There is a lot of poverty in the United States, and the regional patterns are striking. The map above represents 1998 data, and it tells a very sectional story about poverty in this country. (The map is presented by the Regional Development Institute of Northern Illinois University.) The largest concentration of poor counties is clearly in the deep south and in Appalachia. And it would appear that there is a high correspondence between poor counties and populations of minority Americans -- Mexican-Americans in southwest Texas, Native Americans in the Dakotas and Arizona, and African-Americans throughout the south (Arkansas, Mississippi, Louisiana, and Alabama).

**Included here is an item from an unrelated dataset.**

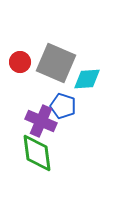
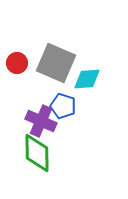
red circle: moved 3 px left, 1 px down
green diamond: rotated 6 degrees clockwise
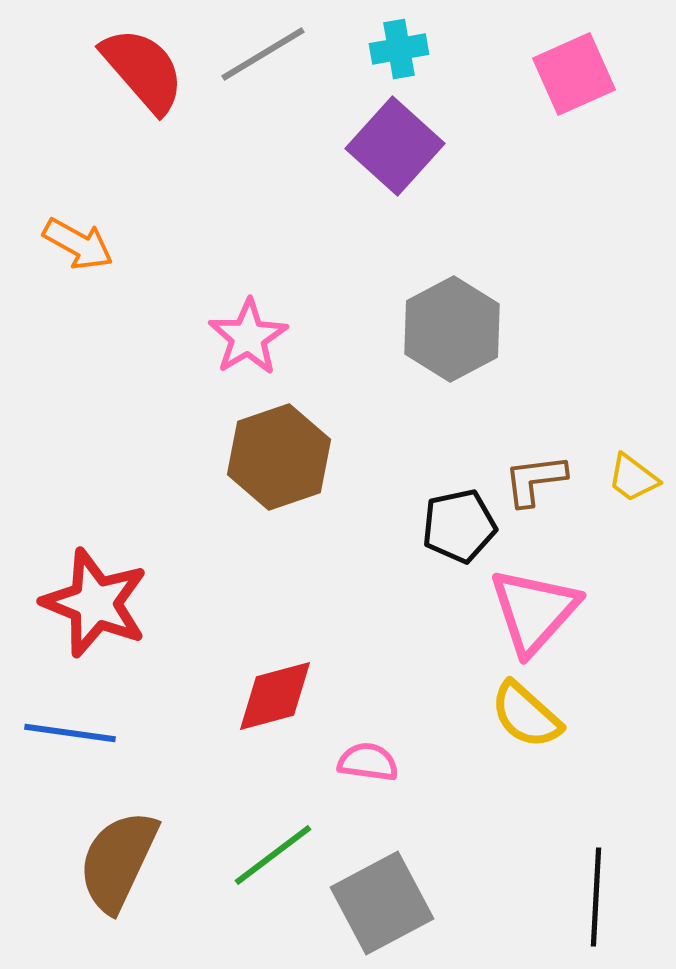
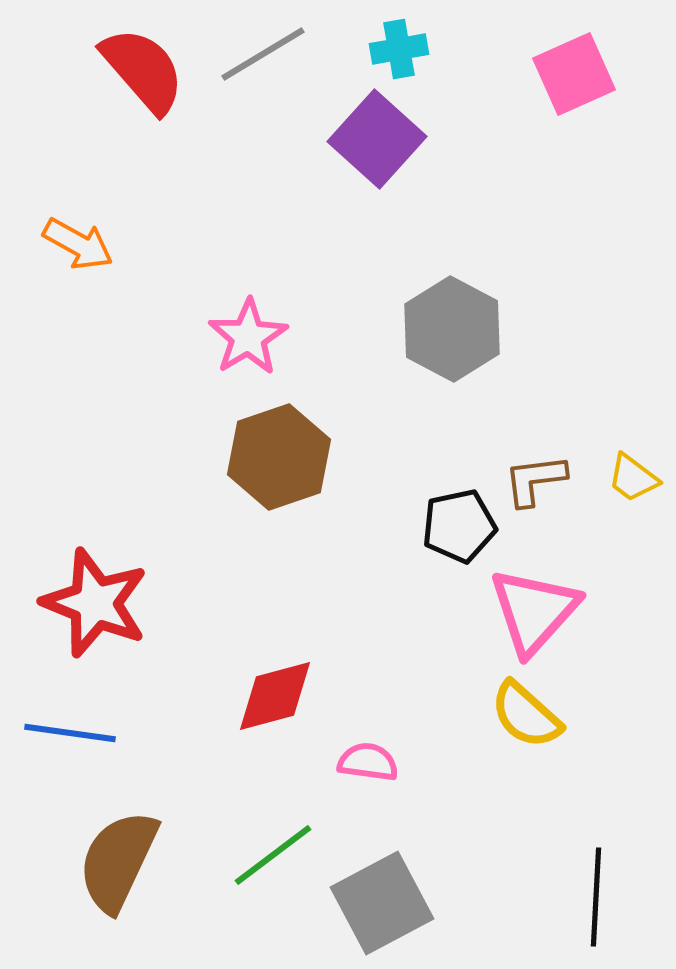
purple square: moved 18 px left, 7 px up
gray hexagon: rotated 4 degrees counterclockwise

The industrial midwest had relatively less poverty in 1998 (it will be urgent to see how this map changes once the restructuring of the automotive industry is complete). Even after the deindustrialization of many midwestern cities in the 1970s and 1980s the incidence of poverty at the county level remained relatively low. And the Boston-New York-Washington corridor shows one of the lowest levels of poverty -- along with some of the highest population density in the country.
But what about the distribution of urban poverty in the United States? Here is a map of the metropolitan and micropolitan statistical areas of the United States (hosted by New Markets Tax Credit Resource Center).
Here is a map of poverty rates for Chicago in 2000 (host):
Here's Houston:
And Detroit (% children under poverty in 1990):
What each of these metropolitan maps indicate is the very high concentration of poverty that exists in most American cities. And these patterns illustrate at the city level the same point noted above at the national level: that there is a very close correspondence between poverty and race.
It is time for a well-planned "war on poverty" once more. And let's hope that the Obama administration will find the strategies and resources that are necessary to address these persistent patterns of poverty and inequality.